Your task:
Could you copy each line of the entries that contains "Best"?

#### Data for the task

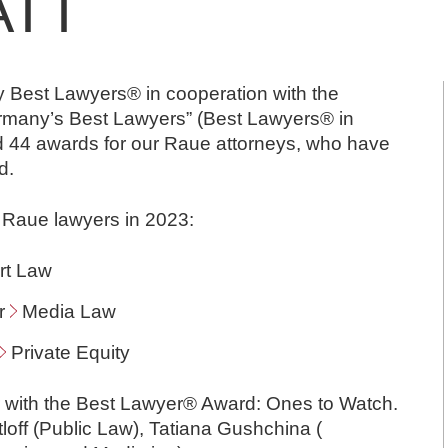
ATT
ry Best Lawyers® in cooperation with the
Germany’s Best Lawyers” (Best Lawyers® in
 44 awards for our Raue attorneys, who have
d.
 Raue lawyers in 2023:
rt Law
or
Media Law
Private Equity
r with the Best Lawyer® Award: Ones to Watch.
ttloff (Public Law), Tatiana Gushchina (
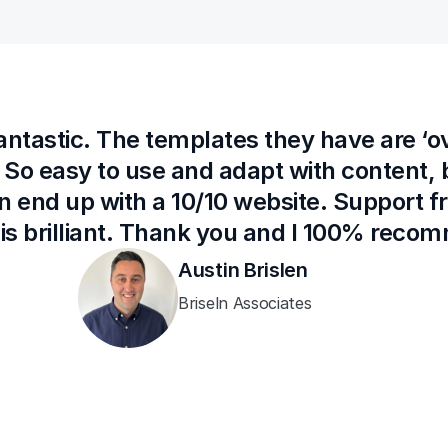
fantastic. The templates they have are ‘o
 So easy to use and adapt with content, b
n end up with a 10/10 website. Support 
 is brilliant. Thank you and I 100% rec
Austin Brislen
Briseln Associates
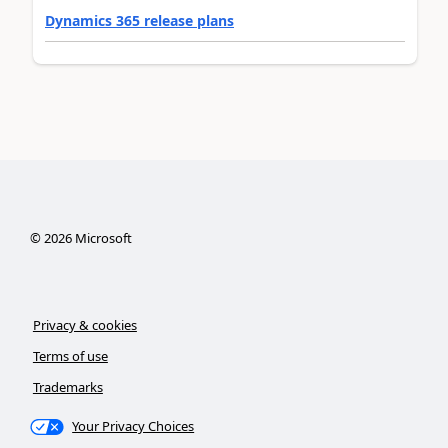
Dynamics 365 release plans
©
2026
Microsoft
Privacy & cookies
Terms of use
Trademarks
Your Privacy Choices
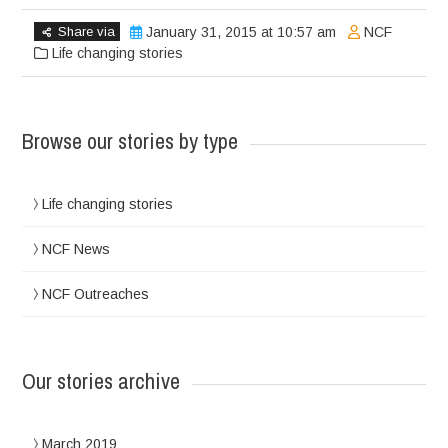
Share via
January 31, 2015 at 10:57 am
NCF
Life changing stories
Browse our stories by type
Life changing stories
NCF News
NCF Outreaches
Our stories archive
March 2019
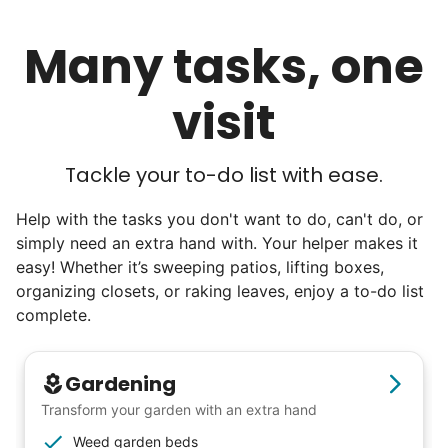
Many tasks, one
visit
Tackle your to-do list with ease.
Help with the tasks you don't want to do, can't do, or
simply need an extra hand with. Your helper makes it
easy! Whether it’s sweeping patios, lifting boxes,
organizing closets, or raking leaves, enjoy a to-do list
complete.
Gardening
Transform your garden with an extra hand
Weed garden beds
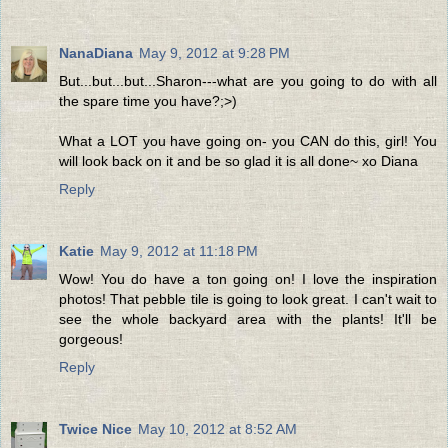
NanaDiana
May 9, 2012 at 9:28 PM
But...but...but...Sharon---what are you going to do with all
the spare time you have?;>)
What a LOT you have going on- you CAN do this, girl! You
will look back on it and be so glad it is all done~ xo Diana
Reply
Katie
May 9, 2012 at 11:18 PM
Wow! You do have a ton going on! I love the inspiration
photos! That pebble tile is going to look great. I can't wait to
see the whole backyard area with the plants! It'll be
gorgeous!
Reply
Twice Nice
May 10, 2012 at 8:52 AM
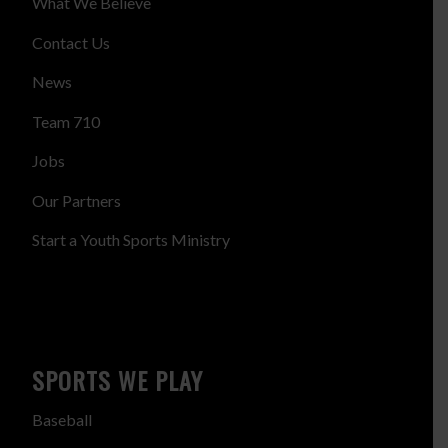
What We Believe
Contact Us
News
Team 710
Jobs
Our Partners
Start a Youth Sports Ministry
SPORTS WE PLAY
Baseball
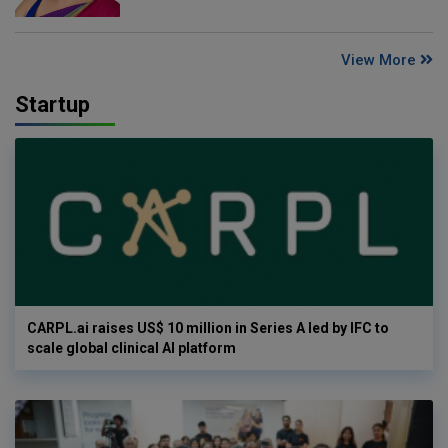
View More
Startup
CARPL.ai raises US$ 10 million in Series A led by IFC to
scale global clinical AI platform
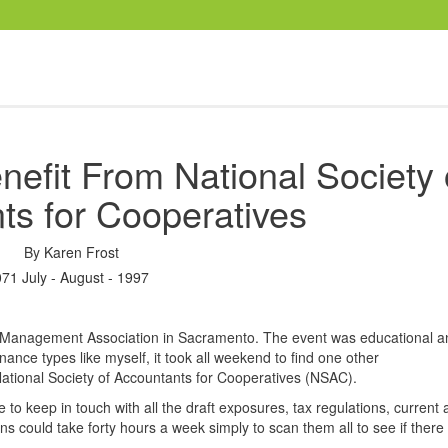
efit From National Society 
ts for Cooperatives
By
Karen Frost
071 July - August - 1997
e Management Association in Sacramento. The event was educational a
nance types like myself, it took all weekend to find one other
National Society of Accountants for Cooperatives (NSAC).
 to keep in touch with all the draft exposures, tax regulations, current 
s could take forty hours a week simply to scan them all to see if there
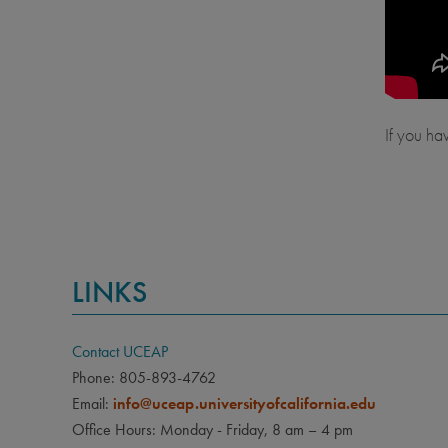
If you ha
LINKS
Contact UCEAP
Phone: 805-893-4762
Email:
info@uceap.universityofcalifornia.edu
Office Hours: Monday - Friday, 8 am – 4 pm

########

Solution below:
ry Best Lawyers® in cooperation with the
Germany’s Best Lawyers” (Best Lawyers® in
r with the Best Lawyer® Award: Ones to Watch.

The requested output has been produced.